Naef Martin · Nationalrat · 2015-05-06
Naef Martin · Nationalrat · Zürich · Sozialdemokratische Fraktion · 2015-05-06
Wortprotokoll
Wenn man den Text dieser Motion liest, könnte man meinen, wir befänden uns hier in einer schicksalshaften Minidebatte über die entscheidenden Weichenstellungen zur Zukunft unseres Landes. Man reibt sich die Augen bei der Betrachtung der transparenten, klaren Stimmenverhältnisse - Herr Stamm hat das erwähnt - innerhalb der Kommission und staunt, dass der Bundesrat bereit ist, die Annahme der Motion zu beantragen.

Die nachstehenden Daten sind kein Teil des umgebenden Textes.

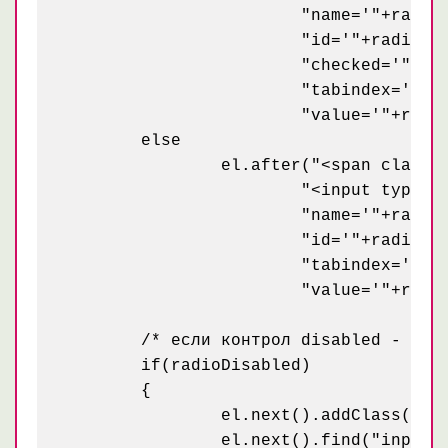
			"name='"+radioName+"'"+

			"id='"+radioId+"'"+

			"checked='"+radioChecked+"'"+

			"tabindex='"+radioTab+"'"+

			"value='"+radioValue+"' /></span>");

	else

		el.after("<span class='niceRadio'>"+

			"<input type='radio'"+

			"name='"+radioName+"'"+

			"id='"+radioId+"'"+

			"tabindex='"+radioTab+"'"+

			"value='"+radioValue+"' /></span>");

Es ist offensichtlich, dass dieser Vorgang eine Geschichte hat. Es ist die Geschichte einer gescheiterten Handreichung des Bundesrates wie der Kommissionsmehrheit bei der vertraulichen Mandatserteilung für die Verhandlungen mit der Europäischen Union über institutionelle Fragen, damals bei der Weiterentwicklung des bilateralen Weges. Der [PAGE 702] Bundesrat war es offenbar müde, so inhaltsschwere und geistreiche Tipps mit auf den Weg zu bekommen wie denjenigen, dass es der EU unmissverständlich darzulegen sei, dass die Schweiz ein souveräner und unabhängiger Staat sei. So weit, so schlecht. Selbstvertrauen tönt anders.
Wenn man wie die SVP dann aber das Mandat ablehnt und meint, die Kommission und den Bundesrat mit einer flugs nachgereichten Motion in weitere Pflichten nehmen zu können, dann ist das schon einigermassen schlechter Stil. Es ist auch, unabhängig von der Haltung gegenüber der EU, nicht der Ort und der Weg, hier Europapolitik zu definieren. Nach dem 9. Februar des letzten Jahres braucht es nun wirklich nicht noch eine zusätzliche Baustelle mit Europa, bei der wir, statt gemeinsame verlässliche Lösungen für unsere Beziehungen zu finden, der EU auch noch lautstark unsere Geringschätzung in die Ohren schreien. Die semantisch hochinteressant geführte Diskussion über das Wort "gegenstandslos" unter Ziffer 4 wird auf völliges Unverständnis, im besten Fall aufgelöst durch ein wissendes Schmunzeln, stossen. Aussenpolitik, Interessenpolitik ist etwas anderes. Gerade in der aktuellen, schwierigen Lage müssen wir uns langfristig alle Optionen offenhalten und dürfen nicht die innere und bilaterale Situation durch solche parlamentarischen Schüsse in den Ofen weiter eskalieren lassen. Wir sollten den Bundesrat an seinen konkreten Verhandlungsergebnissen im Rahmen des ihm erteilten Mandates messen und die Diskussion dann in aller Breite hier und mit dem Volk führen.
Diese Motion leistet dazu sicher keinen konstruktiven Beitrag. Ich bitte Sie darum um Ablehnung oder wenigstens um Enthaltung.